Monday, May 9, 2022

Funny Thing About Pedigree Collapse

 

Silly me. Here I was, thinking I had a brilliant idea for tackling the brick wall of my husband's third great-grandfather, Michael Metzger. I would love to settle the dispute over his actual homeland. Which place was it that he left behind in 1804: Germany or Switzerland? After all, there were just as many documents, in retrospect, reporting either one for Michael and his wife Apollonia Rheyman.

My idea was to compare notes by turning to the sixty four DNA matches showing on my husband's ThruLines® readout at Ancestry.com. While sixty four matches can mean a stack of work, verifying that many connections to the most recent common ancestor—in this case, Michael Metzger—I was game to devote a weekend to wrapping up the work.

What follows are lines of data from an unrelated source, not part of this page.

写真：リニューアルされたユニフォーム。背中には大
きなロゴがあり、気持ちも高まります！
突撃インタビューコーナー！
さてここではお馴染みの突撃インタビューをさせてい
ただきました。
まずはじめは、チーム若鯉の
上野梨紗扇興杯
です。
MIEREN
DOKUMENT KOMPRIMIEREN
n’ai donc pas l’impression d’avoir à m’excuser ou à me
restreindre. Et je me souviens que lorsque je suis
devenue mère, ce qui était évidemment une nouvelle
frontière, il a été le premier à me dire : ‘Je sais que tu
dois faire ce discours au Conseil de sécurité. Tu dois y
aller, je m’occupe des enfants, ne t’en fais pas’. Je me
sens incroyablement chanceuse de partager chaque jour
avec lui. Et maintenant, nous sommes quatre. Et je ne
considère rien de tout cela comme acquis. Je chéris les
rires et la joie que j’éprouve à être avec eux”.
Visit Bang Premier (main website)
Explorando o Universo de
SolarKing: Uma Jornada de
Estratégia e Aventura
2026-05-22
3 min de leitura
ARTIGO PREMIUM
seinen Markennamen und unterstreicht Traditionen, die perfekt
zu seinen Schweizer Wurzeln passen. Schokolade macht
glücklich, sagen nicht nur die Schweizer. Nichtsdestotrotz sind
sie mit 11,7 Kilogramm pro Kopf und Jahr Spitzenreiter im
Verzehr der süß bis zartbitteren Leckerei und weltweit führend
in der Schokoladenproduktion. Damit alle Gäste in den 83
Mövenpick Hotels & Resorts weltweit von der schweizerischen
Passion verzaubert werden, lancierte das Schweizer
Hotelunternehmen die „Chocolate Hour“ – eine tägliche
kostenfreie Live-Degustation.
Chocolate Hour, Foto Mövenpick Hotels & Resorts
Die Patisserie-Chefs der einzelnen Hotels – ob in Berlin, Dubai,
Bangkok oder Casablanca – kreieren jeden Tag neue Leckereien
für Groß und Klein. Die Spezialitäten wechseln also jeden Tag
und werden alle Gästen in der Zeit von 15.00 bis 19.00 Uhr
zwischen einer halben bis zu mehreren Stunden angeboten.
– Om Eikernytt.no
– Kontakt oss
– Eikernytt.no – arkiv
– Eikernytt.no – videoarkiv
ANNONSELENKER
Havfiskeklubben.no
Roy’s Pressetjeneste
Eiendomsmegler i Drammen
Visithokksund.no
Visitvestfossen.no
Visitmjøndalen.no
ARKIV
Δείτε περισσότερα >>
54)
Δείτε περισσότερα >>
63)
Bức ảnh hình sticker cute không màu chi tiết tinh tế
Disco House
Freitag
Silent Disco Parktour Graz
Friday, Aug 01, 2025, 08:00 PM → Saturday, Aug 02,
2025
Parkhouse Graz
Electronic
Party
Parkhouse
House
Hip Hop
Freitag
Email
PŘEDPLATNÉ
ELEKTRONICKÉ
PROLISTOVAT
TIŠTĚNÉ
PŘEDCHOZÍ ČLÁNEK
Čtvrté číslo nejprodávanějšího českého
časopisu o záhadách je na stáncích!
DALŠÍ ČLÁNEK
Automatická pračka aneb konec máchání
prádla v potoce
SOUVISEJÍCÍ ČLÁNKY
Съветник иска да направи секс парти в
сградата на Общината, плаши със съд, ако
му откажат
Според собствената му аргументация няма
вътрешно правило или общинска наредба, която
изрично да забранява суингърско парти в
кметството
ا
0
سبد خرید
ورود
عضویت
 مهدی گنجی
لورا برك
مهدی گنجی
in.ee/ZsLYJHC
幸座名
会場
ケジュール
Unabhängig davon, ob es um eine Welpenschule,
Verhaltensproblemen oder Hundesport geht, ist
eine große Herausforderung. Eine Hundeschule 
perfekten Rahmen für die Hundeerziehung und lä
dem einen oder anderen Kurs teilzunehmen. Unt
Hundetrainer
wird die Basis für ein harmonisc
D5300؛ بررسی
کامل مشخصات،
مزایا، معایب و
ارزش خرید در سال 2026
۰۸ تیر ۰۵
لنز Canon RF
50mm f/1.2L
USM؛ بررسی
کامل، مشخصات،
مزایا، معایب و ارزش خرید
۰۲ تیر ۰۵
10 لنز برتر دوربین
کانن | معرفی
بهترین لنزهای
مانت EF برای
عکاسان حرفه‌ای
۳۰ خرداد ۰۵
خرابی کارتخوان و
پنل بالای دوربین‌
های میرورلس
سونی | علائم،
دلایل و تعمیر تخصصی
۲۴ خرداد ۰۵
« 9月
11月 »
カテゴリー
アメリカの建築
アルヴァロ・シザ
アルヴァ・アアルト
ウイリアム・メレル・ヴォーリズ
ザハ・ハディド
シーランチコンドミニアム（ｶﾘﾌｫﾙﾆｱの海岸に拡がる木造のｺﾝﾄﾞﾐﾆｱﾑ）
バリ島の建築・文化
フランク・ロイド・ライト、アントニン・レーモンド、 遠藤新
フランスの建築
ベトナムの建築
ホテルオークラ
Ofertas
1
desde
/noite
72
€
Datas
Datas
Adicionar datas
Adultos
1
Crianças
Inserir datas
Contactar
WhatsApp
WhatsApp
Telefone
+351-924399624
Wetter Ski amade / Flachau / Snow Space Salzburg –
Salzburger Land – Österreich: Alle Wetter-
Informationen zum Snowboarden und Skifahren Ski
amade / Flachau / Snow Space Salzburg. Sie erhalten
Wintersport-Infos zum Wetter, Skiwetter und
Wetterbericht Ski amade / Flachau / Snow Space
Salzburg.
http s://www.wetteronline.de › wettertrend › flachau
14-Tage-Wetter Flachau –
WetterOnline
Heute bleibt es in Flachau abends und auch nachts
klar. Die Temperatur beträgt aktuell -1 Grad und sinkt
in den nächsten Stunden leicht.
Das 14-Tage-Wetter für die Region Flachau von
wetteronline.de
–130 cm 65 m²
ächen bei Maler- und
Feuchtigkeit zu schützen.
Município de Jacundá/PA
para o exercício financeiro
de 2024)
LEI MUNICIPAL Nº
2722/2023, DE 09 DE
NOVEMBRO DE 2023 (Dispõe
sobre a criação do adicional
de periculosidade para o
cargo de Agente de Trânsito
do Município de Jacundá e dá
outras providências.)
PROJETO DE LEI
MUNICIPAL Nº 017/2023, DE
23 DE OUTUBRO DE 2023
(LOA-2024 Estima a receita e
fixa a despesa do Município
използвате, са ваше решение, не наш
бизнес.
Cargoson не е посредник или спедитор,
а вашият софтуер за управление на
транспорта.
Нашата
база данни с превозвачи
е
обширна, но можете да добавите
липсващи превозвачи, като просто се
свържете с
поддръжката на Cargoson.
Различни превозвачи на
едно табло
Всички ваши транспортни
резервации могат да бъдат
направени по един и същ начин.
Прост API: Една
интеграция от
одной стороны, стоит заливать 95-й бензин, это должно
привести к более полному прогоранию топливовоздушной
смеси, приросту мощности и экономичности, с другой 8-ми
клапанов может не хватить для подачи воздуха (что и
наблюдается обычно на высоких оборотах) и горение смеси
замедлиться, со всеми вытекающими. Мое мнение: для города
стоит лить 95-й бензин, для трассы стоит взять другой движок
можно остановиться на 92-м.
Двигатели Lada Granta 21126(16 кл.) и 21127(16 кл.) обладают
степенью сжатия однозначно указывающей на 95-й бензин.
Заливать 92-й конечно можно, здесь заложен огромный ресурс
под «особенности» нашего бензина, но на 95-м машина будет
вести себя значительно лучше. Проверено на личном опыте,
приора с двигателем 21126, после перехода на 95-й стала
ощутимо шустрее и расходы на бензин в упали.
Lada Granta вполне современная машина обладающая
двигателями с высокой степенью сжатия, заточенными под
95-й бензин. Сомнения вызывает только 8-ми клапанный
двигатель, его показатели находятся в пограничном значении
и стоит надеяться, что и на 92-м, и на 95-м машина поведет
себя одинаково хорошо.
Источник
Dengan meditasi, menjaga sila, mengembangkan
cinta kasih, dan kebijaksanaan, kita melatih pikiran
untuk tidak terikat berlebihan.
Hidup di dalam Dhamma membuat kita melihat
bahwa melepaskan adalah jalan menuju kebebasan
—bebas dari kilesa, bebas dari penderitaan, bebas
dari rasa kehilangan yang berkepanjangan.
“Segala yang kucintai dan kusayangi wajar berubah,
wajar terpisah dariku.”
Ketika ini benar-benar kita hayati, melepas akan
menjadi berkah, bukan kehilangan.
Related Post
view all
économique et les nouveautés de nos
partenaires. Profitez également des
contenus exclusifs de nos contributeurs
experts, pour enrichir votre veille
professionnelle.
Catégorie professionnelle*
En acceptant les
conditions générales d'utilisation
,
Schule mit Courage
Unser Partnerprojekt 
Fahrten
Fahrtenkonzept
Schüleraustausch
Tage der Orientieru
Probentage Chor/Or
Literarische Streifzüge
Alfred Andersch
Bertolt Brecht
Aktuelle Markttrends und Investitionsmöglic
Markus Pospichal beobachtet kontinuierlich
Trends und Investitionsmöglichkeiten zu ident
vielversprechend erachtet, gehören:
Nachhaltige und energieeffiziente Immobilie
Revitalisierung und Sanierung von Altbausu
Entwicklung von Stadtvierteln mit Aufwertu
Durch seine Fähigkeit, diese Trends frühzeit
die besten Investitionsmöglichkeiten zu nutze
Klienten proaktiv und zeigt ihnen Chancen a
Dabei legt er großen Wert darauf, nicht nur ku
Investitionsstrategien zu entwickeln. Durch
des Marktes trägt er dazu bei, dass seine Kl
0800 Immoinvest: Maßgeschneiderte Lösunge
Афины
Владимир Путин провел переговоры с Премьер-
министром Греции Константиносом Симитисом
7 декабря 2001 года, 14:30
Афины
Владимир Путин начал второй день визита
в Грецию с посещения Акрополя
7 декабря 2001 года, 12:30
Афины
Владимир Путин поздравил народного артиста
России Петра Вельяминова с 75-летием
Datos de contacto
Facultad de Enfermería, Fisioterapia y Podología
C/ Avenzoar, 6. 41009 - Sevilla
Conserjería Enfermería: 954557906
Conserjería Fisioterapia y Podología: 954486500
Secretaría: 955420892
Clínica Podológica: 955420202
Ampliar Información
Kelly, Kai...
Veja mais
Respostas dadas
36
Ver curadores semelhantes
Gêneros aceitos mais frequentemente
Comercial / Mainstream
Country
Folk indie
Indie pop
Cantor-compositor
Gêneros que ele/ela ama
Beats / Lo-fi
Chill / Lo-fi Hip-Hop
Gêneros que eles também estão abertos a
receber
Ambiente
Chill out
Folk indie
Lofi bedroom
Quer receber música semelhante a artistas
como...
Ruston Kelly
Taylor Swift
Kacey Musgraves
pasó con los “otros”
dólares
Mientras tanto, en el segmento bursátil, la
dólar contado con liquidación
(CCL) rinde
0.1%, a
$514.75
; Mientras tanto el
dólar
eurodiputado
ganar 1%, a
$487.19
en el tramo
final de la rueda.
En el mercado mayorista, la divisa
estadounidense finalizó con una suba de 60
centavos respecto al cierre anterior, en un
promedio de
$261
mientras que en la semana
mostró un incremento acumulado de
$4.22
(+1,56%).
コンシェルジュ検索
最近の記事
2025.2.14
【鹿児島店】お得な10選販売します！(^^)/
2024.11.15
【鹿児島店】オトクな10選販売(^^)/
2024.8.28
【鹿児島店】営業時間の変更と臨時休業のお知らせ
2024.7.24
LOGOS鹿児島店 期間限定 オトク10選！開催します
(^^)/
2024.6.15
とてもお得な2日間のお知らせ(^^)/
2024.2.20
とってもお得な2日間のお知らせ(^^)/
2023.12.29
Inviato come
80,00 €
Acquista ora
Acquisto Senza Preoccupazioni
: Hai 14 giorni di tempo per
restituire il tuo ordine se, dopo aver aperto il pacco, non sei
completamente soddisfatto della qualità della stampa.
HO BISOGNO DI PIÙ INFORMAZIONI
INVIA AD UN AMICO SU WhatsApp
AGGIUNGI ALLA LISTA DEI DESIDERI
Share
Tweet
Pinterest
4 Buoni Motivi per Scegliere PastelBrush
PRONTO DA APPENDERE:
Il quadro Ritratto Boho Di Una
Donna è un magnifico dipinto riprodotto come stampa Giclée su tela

In the process, I discovered something funny about the Metzgers of Perry County, Ohio, my mother-in-law's stomping grounds: there was a lot of pedigree collapse happening over the past two hundred years. As it turns out, I had already done most of the work verifying these sixty four Metzger DNA matches because—surprise, surprise—a large percentage of them also happened to have Schneider roots as well. And the Schneider line—or Snider, as the name evolved, once that immigrant family arrived in Pennsylvania and then Ohio—was my research project for last month. 

All along the way, looking at the trees of the sixty four Ancestry.com subscribers who happen to be my husband's DNA match, thanks to those Metzger roots, I kept my eyes open for that one sure-fire document that would settle, for once and for all, the discrepancy over Michael Metzger's origin. Did looking through all those trees find any confirmation for me? Nope.

While this exercise did provide an excellent reminder that pedigree collapse—and intermarriage between several large families over multiple generations—can introduce unexpected results into genealogical pursuits, it really didn't do much more for my research question than confirm that all those matches did indeed share Michael Metzger (and some Sniders and even Gordons) in their ancestry.

What I need to do next is put on the brakes and take this research journey a bit slower. I've yet to determine just where Michael Metzger might have been before his arrival in Perry County—and who else might have come along on his journey. After all, I've only found four of his children, but there were obviously other Metzgers in early Perry County besides the four I had found.

 

2 comments:

  1. Replies
    1. Ah, we'll be back at the search on Wednesday, Miss Merry, after I took a travel break.